» What you should do: From the first line of the data through the line containing "ミド等）〔１１．１．２参照〕［低カリウム血症による不整", return each line exactly.

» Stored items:
-------

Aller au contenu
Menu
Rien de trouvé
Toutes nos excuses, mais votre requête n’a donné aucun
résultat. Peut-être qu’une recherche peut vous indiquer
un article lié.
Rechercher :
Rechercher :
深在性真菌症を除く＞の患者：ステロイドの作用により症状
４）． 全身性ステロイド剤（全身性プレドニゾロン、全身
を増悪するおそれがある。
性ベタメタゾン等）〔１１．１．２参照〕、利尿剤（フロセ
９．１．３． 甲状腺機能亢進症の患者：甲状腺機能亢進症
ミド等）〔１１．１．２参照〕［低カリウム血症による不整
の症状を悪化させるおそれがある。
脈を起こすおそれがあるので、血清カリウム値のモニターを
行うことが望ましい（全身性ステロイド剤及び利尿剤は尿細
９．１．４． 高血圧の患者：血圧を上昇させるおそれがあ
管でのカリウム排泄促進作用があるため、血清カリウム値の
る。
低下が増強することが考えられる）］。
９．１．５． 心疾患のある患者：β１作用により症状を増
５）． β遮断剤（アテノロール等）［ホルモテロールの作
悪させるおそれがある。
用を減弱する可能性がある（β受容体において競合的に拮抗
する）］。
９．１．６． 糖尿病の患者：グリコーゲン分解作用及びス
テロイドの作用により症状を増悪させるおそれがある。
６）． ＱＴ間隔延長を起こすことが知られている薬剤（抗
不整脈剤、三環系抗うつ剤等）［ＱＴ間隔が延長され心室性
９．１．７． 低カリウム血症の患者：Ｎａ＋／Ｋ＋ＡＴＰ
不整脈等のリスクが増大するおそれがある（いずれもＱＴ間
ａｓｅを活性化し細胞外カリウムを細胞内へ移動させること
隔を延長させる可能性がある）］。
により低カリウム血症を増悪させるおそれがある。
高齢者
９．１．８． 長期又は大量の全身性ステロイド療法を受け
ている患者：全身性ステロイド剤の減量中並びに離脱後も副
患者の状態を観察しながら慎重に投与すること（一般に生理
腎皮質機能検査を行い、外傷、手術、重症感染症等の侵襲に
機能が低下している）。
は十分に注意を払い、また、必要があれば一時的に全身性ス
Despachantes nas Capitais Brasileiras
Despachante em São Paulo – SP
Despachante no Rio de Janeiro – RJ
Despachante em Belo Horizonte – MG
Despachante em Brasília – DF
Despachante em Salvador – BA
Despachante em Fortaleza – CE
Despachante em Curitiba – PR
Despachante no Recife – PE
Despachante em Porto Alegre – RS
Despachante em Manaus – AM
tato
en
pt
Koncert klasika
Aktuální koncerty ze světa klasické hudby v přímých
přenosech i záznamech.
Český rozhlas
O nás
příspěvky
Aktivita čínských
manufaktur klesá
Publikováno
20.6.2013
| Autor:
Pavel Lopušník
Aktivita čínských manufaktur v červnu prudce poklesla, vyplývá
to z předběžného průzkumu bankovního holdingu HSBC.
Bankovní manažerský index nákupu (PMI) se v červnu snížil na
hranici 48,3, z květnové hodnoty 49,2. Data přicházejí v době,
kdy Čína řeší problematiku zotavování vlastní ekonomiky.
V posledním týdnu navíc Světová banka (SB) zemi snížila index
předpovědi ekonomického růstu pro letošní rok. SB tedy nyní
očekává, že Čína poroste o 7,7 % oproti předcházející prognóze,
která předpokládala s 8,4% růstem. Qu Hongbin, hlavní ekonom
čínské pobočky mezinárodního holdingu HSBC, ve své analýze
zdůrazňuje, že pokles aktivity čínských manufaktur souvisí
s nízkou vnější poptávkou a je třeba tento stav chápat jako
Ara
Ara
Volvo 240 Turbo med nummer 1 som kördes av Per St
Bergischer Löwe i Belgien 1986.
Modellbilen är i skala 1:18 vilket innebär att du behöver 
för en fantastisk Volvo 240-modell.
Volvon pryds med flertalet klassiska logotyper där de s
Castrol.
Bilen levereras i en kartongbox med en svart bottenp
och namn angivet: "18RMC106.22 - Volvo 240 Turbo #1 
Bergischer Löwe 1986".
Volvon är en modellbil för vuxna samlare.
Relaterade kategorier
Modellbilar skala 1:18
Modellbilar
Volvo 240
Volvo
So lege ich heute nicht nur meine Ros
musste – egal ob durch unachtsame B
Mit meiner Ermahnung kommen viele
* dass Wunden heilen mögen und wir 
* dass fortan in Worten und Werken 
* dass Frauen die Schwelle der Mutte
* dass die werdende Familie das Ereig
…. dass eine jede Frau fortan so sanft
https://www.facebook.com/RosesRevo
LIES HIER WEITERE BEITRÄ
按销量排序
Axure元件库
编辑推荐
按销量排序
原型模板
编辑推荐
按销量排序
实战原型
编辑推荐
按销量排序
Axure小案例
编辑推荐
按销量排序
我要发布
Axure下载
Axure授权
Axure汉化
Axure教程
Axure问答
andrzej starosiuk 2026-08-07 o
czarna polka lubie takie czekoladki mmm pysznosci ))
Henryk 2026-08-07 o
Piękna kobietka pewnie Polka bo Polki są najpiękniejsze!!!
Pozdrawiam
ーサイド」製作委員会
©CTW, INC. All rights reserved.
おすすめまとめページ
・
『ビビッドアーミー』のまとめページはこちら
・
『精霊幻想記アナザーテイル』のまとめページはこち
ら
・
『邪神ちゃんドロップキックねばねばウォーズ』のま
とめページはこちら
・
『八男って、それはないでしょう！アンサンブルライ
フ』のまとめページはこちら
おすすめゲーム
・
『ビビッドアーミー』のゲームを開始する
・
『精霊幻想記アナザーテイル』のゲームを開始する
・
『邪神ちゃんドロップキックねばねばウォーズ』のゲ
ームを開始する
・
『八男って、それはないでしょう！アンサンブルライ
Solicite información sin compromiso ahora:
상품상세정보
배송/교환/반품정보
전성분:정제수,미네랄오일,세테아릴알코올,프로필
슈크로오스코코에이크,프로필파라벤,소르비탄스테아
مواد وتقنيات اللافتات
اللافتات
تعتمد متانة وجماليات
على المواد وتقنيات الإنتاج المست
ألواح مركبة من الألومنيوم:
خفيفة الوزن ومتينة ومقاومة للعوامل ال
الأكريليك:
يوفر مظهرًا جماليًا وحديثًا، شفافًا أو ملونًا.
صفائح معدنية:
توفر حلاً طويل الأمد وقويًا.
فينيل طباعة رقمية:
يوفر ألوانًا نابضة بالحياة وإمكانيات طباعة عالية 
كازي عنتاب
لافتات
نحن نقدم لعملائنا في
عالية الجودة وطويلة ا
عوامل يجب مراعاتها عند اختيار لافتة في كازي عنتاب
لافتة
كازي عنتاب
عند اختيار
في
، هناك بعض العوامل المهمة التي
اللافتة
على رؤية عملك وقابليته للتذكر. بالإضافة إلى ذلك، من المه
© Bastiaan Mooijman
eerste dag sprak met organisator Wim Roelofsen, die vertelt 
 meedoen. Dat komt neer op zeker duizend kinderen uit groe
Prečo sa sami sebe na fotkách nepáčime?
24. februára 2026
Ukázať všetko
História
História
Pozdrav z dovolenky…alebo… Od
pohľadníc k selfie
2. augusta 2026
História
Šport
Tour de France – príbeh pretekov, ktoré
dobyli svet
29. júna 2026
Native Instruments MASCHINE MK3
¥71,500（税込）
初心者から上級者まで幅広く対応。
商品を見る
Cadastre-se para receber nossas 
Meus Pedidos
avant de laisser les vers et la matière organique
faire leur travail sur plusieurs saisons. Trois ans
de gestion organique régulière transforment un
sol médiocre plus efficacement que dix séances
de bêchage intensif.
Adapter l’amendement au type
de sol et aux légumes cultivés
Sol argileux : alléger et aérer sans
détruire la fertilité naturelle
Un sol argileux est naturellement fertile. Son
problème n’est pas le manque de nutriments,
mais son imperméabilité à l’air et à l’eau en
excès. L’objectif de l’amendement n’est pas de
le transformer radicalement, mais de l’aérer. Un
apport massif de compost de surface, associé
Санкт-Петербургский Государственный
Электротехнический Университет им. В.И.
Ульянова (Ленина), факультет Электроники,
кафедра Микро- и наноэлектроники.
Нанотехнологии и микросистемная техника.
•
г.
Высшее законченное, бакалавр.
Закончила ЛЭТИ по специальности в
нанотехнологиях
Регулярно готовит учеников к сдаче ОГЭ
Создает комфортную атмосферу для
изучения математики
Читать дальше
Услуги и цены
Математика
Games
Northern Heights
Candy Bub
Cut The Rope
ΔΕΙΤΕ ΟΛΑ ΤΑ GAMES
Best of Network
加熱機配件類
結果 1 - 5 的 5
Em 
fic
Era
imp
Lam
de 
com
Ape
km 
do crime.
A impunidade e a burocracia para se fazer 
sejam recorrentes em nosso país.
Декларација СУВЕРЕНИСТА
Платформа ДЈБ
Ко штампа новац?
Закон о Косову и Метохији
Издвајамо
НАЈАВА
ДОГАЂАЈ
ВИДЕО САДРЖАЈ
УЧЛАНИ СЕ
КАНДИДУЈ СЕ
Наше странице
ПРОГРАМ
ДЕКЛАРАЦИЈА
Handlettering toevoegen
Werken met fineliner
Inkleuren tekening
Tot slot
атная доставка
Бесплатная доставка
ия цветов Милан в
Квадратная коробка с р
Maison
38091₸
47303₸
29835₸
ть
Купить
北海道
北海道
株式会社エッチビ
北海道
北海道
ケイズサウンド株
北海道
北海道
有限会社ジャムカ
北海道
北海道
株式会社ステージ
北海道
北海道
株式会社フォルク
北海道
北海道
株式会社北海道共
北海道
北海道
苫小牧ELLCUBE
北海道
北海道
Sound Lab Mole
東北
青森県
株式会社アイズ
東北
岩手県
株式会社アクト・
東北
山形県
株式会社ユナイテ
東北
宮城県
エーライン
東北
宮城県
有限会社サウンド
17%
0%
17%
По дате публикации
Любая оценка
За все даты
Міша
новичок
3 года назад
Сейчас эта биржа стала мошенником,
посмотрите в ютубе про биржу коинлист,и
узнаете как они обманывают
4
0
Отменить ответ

-------

» Task result:
Aller au contenu
Menu
Rien de trouvé
Toutes nos excuses, mais votre requête n’a donné aucun
résultat. Peut-être qu’une recherche peut vous indiquer
un article lié.
Rechercher :
Rechercher :
深在性真菌症を除く＞の患者：ステロイドの作用により症状
４）． 全身性ステロイド剤（全身性プレドニゾロン、全身
を増悪するおそれがある。
性ベタメタゾン等）〔１１．１．２参照〕、利尿剤（フロセ
９．１．３． 甲状腺機能亢進症の患者：甲状腺機能亢進症
ミド等）〔１１．１．２参照〕［低カリウム血症による不整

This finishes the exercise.